The sessions look at homelessness specifically in relation to health issues, developing an understanding of complex needs and person-centred care​. 

The course also explores the ways that neurodiversity and levels of autism can have an impact on homelessness and aims to promote a greater understanding of areas such as symptom management for clients who may have a history of substance or alcohol abuse.

“There is also a need to understand how alcohol consumption can affect the patient as well as learning about difficulties around unsocial behaviour, poor housing, no heating and the fact that, for many of these people, a bed might just be a mattress on a floor,” said Helen. 

“By the end of the four weeks we aim to show that, even with all the problems that come with homelessness, it is still possible to offer palliative and end of life care for people with nowhere to live. 
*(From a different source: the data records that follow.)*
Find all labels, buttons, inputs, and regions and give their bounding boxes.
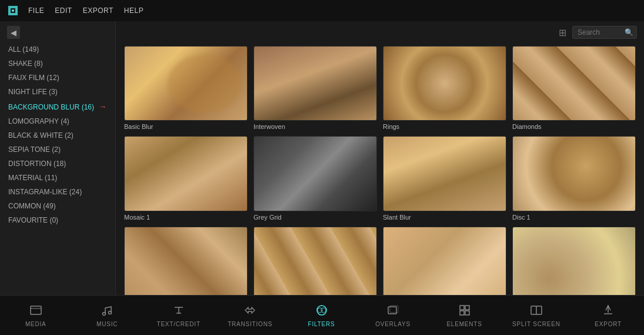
sidebar-item-lomography[interactable]: LOMOGRAPHY (4) bbox=[0, 114, 115, 128]
menu-export[interactable]: EXPORT bbox=[83, 6, 114, 15]
main-layout: ◀ ALL (149) SHAKE (8) FAUX FILM (12) NIG… bbox=[0, 21, 644, 295]
overlays-label: OVERLAYS bbox=[375, 321, 411, 327]
filter-thumbnail bbox=[512, 227, 636, 295]
export-icon bbox=[602, 304, 615, 319]
filter-name: Basic Blur bbox=[124, 123, 248, 130]
filters-label: FILTERS bbox=[308, 321, 335, 327]
filter-name: Grey Grid bbox=[253, 214, 377, 221]
overlays-icon bbox=[386, 304, 399, 319]
split-screen-icon bbox=[530, 304, 543, 319]
sidebar-item-favourite[interactable]: FAVOURITE (0) bbox=[0, 213, 115, 227]
toolbar-media[interactable]: MEDIA bbox=[12, 304, 59, 327]
filter-thumbnail bbox=[253, 227, 377, 295]
toolbar-filters[interactable]: FILTERS bbox=[298, 304, 345, 327]
toolbar-transitions[interactable]: TRANSITIONS bbox=[226, 304, 273, 327]
filter-thumbnail bbox=[253, 136, 377, 211]
filter-thumbnail bbox=[124, 136, 248, 211]
menu-edit[interactable]: EDIT bbox=[55, 6, 72, 15]
filter-item-slant-blur[interactable]: Slant Blur bbox=[383, 136, 506, 220]
sidebar-item-background-blur[interactable]: BACKGROUND BLUR (16) → bbox=[0, 99, 115, 114]
sidebar-item-shake[interactable]: SHAKE (8) bbox=[0, 57, 115, 71]
search-icon: 🔍 bbox=[625, 28, 633, 37]
elements-icon bbox=[458, 304, 471, 319]
filter-item-grey-grid[interactable]: Grey Grid bbox=[253, 136, 377, 220]
toolbar-overlays[interactable]: OVERLAYS bbox=[369, 304, 416, 327]
transitions-label: TRANSITIONS bbox=[228, 321, 272, 327]
sidebar-item-instagram-like[interactable]: INSTAGRAM-LIKE (24) bbox=[0, 185, 115, 199]
menu-file[interactable]: FILE bbox=[28, 6, 44, 15]
filter-item-mosaic-2[interactable]: Mosaic 2 bbox=[124, 227, 248, 295]
music-icon bbox=[101, 304, 114, 319]
grid-icon: ⊞ bbox=[559, 28, 566, 38]
text-icon bbox=[172, 304, 185, 319]
filter-item-frosted[interactable]: Frosted bbox=[383, 227, 506, 295]
sidebar-item-material[interactable]: MATERIAL (11) bbox=[0, 171, 115, 185]
toolbar-export[interactable]: EXPORT bbox=[585, 304, 632, 327]
filter-thumbnail bbox=[383, 46, 506, 121]
sidebar-item-all[interactable]: ALL (149) bbox=[0, 42, 115, 57]
sidebar: ◀ ALL (149) SHAKE (8) FAUX FILM (12) NIG… bbox=[0, 21, 116, 295]
filter-grid: Basic BlurInterwovenRingsDiamondsMosaic … bbox=[116, 44, 644, 295]
filter-item-scales[interactable]: Scales bbox=[253, 227, 377, 295]
toolbar-elements[interactable]: ELEMENTS bbox=[441, 304, 488, 327]
media-label: MEDIA bbox=[25, 321, 46, 327]
sidebar-item-common[interactable]: COMMON (49) bbox=[0, 199, 115, 213]
filter-item-basic-blur[interactable]: Basic Blur bbox=[124, 46, 248, 130]
sidebar-item-sepia-tone[interactable]: SEPIA TONE (2) bbox=[0, 142, 115, 157]
filter-name: Mosaic 1 bbox=[124, 214, 248, 221]
svg-point-8 bbox=[321, 308, 326, 313]
sidebar-header: ◀ bbox=[0, 26, 115, 42]
filters-icon bbox=[315, 304, 328, 319]
toolbar-music[interactable]: MUSIC bbox=[84, 304, 131, 327]
elements-label: ELEMENTS bbox=[446, 321, 482, 327]
music-label: MUSIC bbox=[96, 321, 118, 327]
filter-thumbnail bbox=[512, 136, 636, 211]
filter-item-disc-1[interactable]: Disc 1 bbox=[512, 136, 636, 220]
filter-name: Disc 1 bbox=[512, 214, 636, 221]
filter-name: Rings bbox=[383, 123, 506, 130]
text-credit-label: TEXT/CREDIT bbox=[156, 321, 200, 327]
filter-item-interwoven[interactable]: Interwoven bbox=[253, 46, 377, 130]
filter-item-rings[interactable]: Rings bbox=[383, 46, 506, 130]
filter-name: Interwoven bbox=[253, 123, 377, 130]
filter-name: Diamonds bbox=[512, 123, 636, 130]
filter-item-mosaic-1[interactable]: Mosaic 1 bbox=[124, 136, 248, 220]
svg-rect-13 bbox=[460, 311, 464, 315]
filter-name: Slant Blur bbox=[383, 214, 506, 221]
filter-thumbnail bbox=[383, 227, 506, 295]
toolbar-text-credit[interactable]: TEXT/CREDIT bbox=[155, 304, 202, 327]
bottom-toolbar: MEDIA MUSIC TEXT/CREDIT TRANSITIONS bbox=[0, 295, 644, 335]
menu-help[interactable]: HELP bbox=[124, 6, 144, 15]
back-button[interactable]: ◀ bbox=[7, 26, 20, 39]
grid-view-button[interactable]: ⊞ bbox=[559, 27, 566, 38]
filter-thumbnail bbox=[124, 227, 248, 295]
sidebar-item-faux-film[interactable]: FAUX FILM (12) bbox=[0, 71, 115, 85]
filter-thumbnail bbox=[253, 46, 377, 121]
filter-thumbnail bbox=[383, 136, 506, 211]
content-area: ⊞ 🔍 Basic BlurInterwovenRingsDiamondsMos… bbox=[116, 21, 644, 295]
sidebar-list: ALL (149) SHAKE (8) FAUX FILM (12) NIGHT… bbox=[0, 42, 115, 290]
app-logo bbox=[6, 4, 20, 18]
sidebar-item-distortion[interactable]: DISTORTION (18) bbox=[0, 157, 115, 171]
active-arrow-icon: → bbox=[98, 102, 106, 111]
sidebar-item-black-white[interactable]: BLACK & WHITE (2) bbox=[0, 128, 115, 142]
svg-point-2 bbox=[12, 9, 14, 12]
filter-item-static[interactable]: Static bbox=[512, 227, 636, 295]
media-icon bbox=[29, 304, 42, 319]
svg-rect-11 bbox=[460, 306, 464, 310]
sidebar-item-night-life[interactable]: NIGHT LIFE (3) bbox=[0, 85, 115, 99]
export-label: EXPORT bbox=[595, 321, 622, 327]
svg-point-6 bbox=[317, 306, 326, 315]
content-header: ⊞ 🔍 bbox=[116, 21, 644, 44]
svg-rect-14 bbox=[465, 311, 469, 315]
search-input[interactable] bbox=[578, 28, 625, 37]
toolbar-split-screen[interactable]: SPLIT SCREEN bbox=[512, 304, 560, 327]
svg-point-5 bbox=[109, 311, 112, 314]
menu-bar: FILE EDIT EXPORT HELP bbox=[0, 0, 644, 21]
search-box: 🔍 bbox=[572, 26, 637, 39]
filter-item-diamonds[interactable]: Diamonds bbox=[512, 46, 636, 130]
menu-items: FILE EDIT EXPORT HELP bbox=[28, 6, 144, 15]
filter-thumbnail bbox=[124, 46, 248, 121]
split-screen-label: SPLIT SCREEN bbox=[512, 321, 560, 327]
filter-thumbnail bbox=[512, 46, 636, 121]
“Working with homeless people when they are at their most vulnerable can be challenging at times - you have to accept that this is how this person is living and this is where they are and you need to be able to develop an understanding of how you can support them wherever they are, even though that support might be difficult to administer.

“Building trust is a big thing and then all you can hope is that you will do your best for them, just as we would for any other patient. 

“There is a real call for this sort of service but the real difficulty is that we don’t know how many people we are missing and how many people have died without the support we could have offered.”